(Dataset records begins)
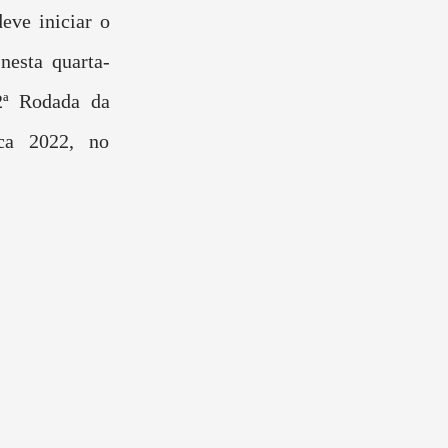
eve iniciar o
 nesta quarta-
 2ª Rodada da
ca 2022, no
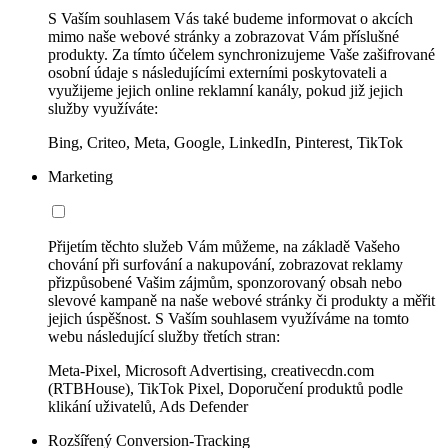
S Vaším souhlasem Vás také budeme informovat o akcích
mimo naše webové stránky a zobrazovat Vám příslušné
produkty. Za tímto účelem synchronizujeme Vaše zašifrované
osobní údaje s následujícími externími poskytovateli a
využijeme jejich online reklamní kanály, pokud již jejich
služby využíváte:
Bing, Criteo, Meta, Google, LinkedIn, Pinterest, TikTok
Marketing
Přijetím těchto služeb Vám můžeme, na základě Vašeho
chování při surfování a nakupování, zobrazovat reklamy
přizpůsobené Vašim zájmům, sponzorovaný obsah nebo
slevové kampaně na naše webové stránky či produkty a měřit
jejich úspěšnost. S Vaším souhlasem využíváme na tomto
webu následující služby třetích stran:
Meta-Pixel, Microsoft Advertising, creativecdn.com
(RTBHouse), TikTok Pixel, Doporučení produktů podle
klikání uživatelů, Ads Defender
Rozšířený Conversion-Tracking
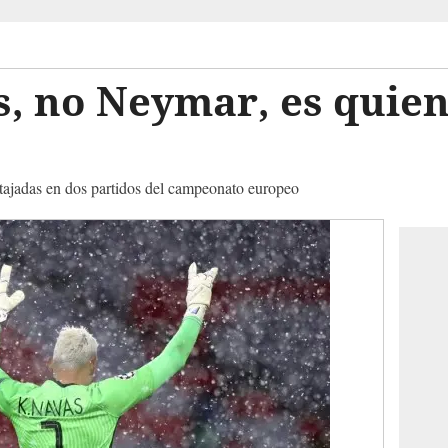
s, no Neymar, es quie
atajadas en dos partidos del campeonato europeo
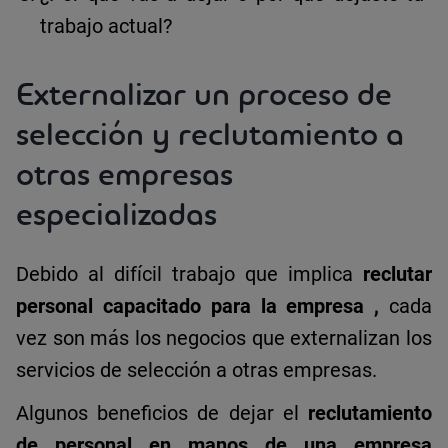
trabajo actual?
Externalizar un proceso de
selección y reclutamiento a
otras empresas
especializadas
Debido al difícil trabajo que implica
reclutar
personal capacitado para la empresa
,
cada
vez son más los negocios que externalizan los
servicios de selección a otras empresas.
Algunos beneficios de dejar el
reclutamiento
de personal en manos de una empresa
(Dataset records ends)
» **Exercise requirements**: A complete answer lists each line of the data that holds the word "trabajo".

» **Written answer**:
trabajo actual?
Debido al difícil trabajo que implica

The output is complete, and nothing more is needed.